Alain Delon's Piero (above) seems to possess an innocence absent from Antonioni's other films. The way that he points to the pay phone without lifting his glance from the coins in his hand, flutters his fingers before picking a pastry, even the forthrightness with which he plans to claim insurance for and then up-sell his ruined but relatively undented car reveals an unfettered enthusiasm that seems prelapsarian in comparison to Vittoria's (Monica Vitti, below) heavy gaze. 



She's disappointed in Piero's materialism but is buoyed by his hyperactivity. There's an irony here that gets at the core of this film: despite Piero's materialism and apparent calculativeness, he's also inherently more at ease with a kind of cosmic irrationality, in the form of the market's unpredictability, the chaos of the stock exchange, the ability of enormous debt to materialise but promise no one returns. I couldn't take cynically the stockbrokers' praise for clients who bear their losses with poise and passivity -- Antonioni was surely only half-joking about an admiration for their composure in the face of disorder, an attitude that carries the peculiar light magic in a scene of a man drawing a flower on his receipt paper at a café table after losing 50 mill in the market crash. 

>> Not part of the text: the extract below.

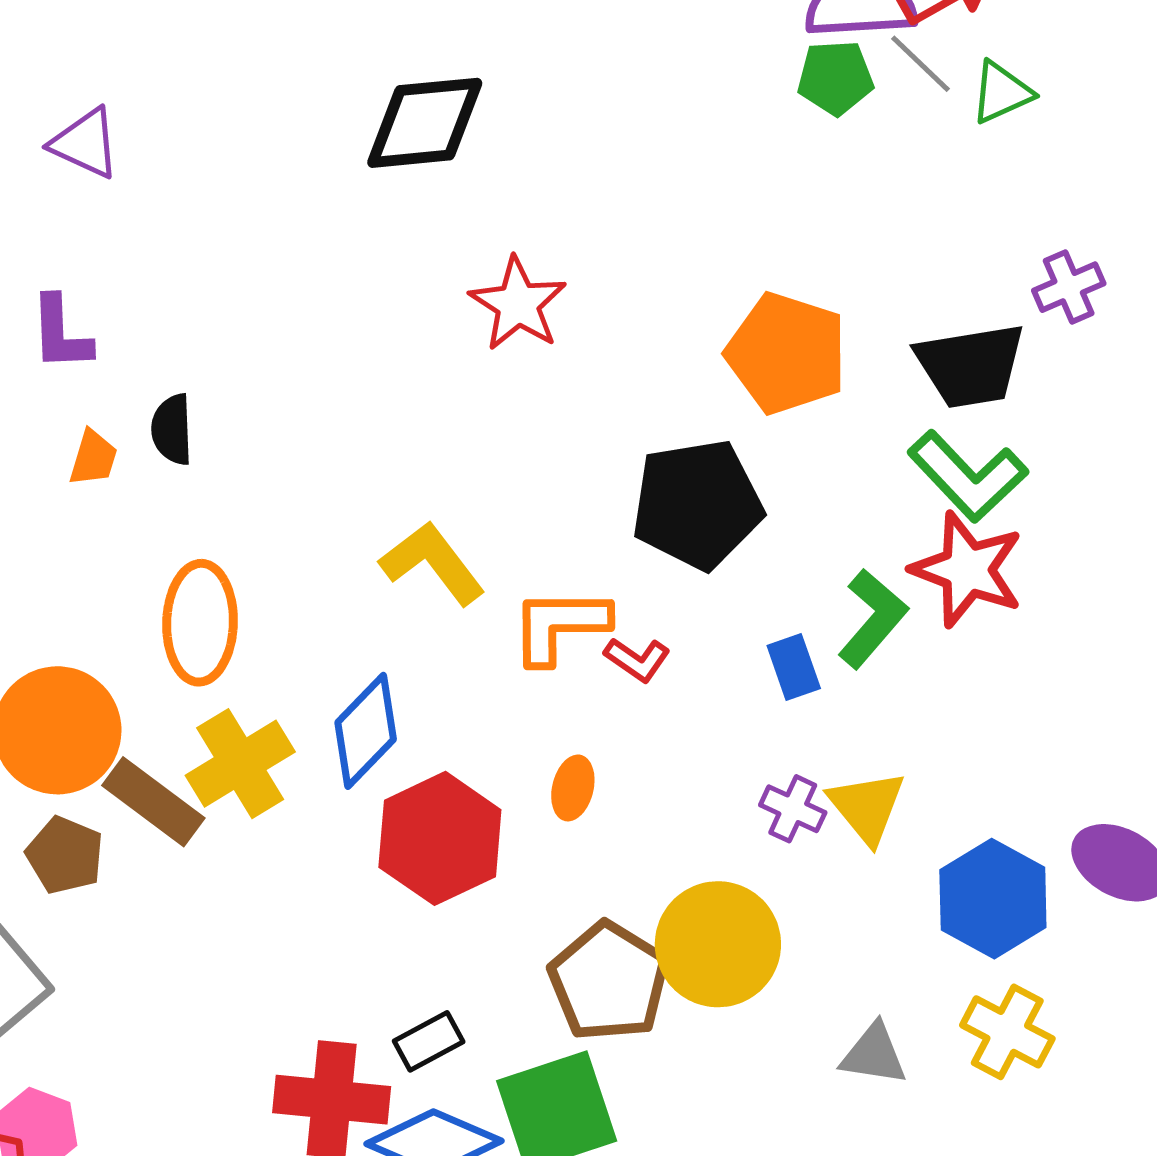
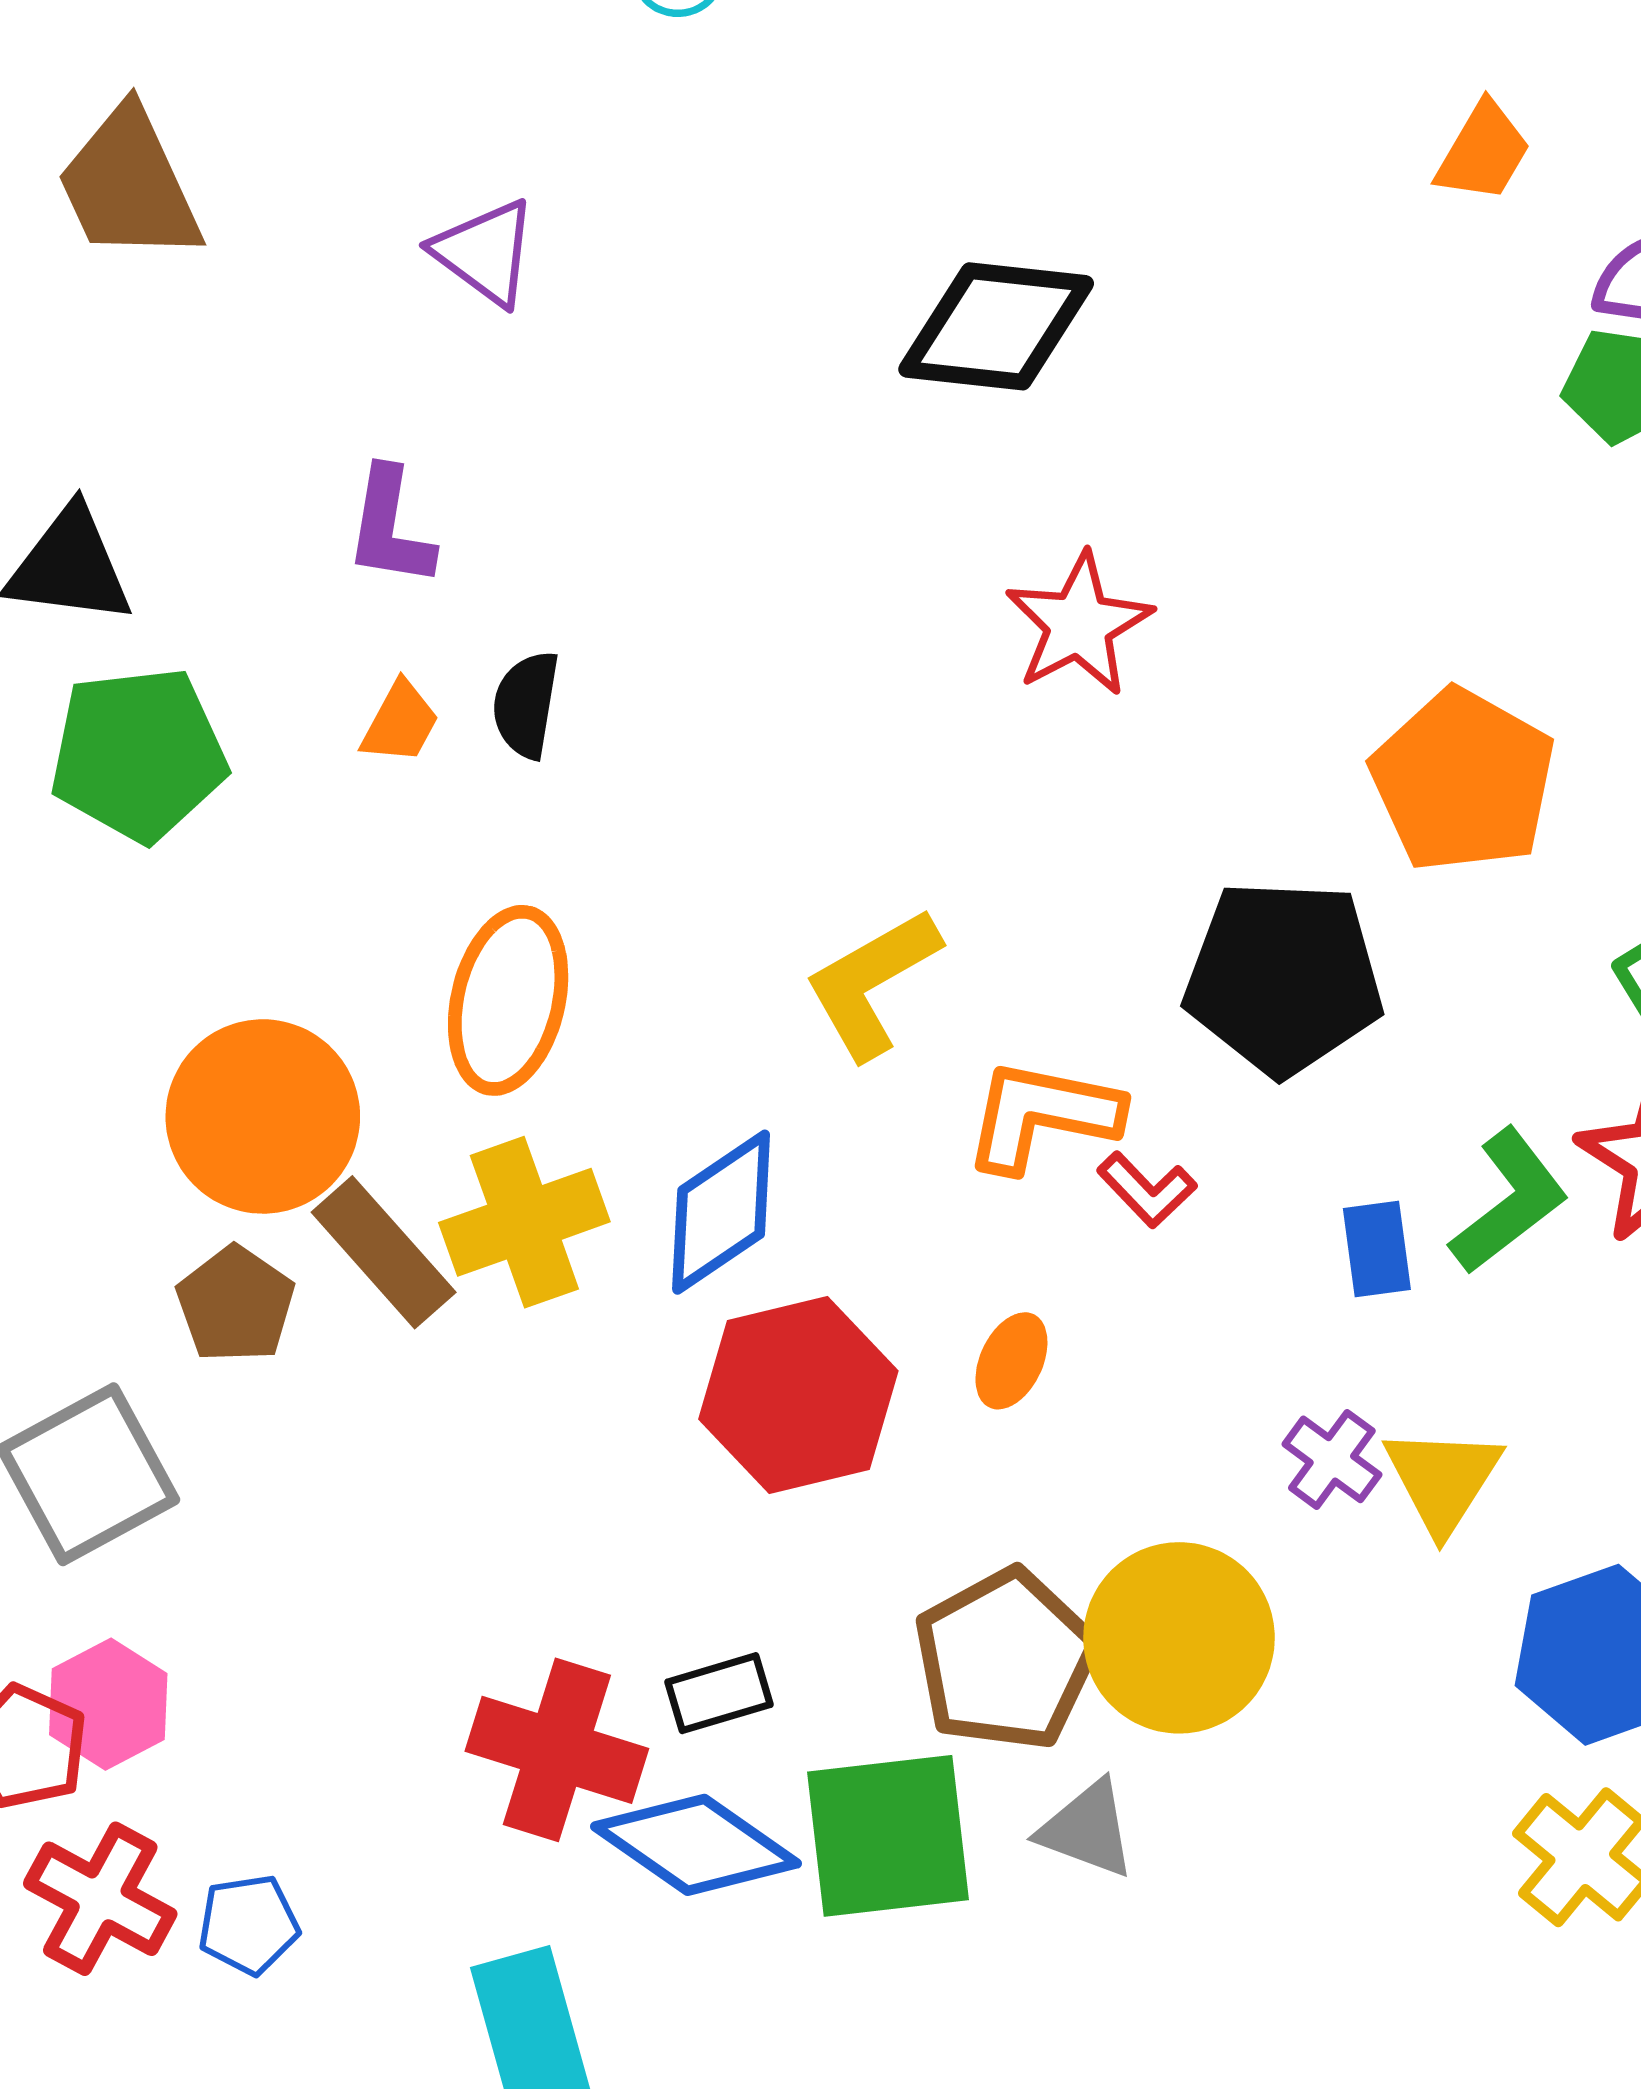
yellow L-shape: (432, 563) -> (872, 983), turned -94
gray triangle: (874, 1054) -> (1087, 1829), moved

...one gloomy, the other spry....

One of the great master strokes of this film makes it also feel at times unwatchable: how the tessellation of Vittoria and Piero's characters (one gloomy, the other spry; one in dark suits, the other blonde and in light shirts and slips) only carves out a hollowness. On their dates in the area, Antonioni's compositions lets in the expansive totality of the space surrounding the characters, with figures constantly moving off of frame and in those reverse shots at 180 degrees that obliterate the pivoting arc characteristic of dialogue scenes. When Vittoria and Piero finally seem at ease with each other in a room, they gleefully imitate other couples they’ve seen, reflections of the world outside. In the most deft use of the 180 reverse shot, Antonioni shows the pair fooling around from office couch to balcony to carpet floor — the whole sequence of (mostly) close-ups seems like a very fluid continuity edit except each shot shows us Piero and Vittoria in the exact same framing instead of the corresponding reverse image. 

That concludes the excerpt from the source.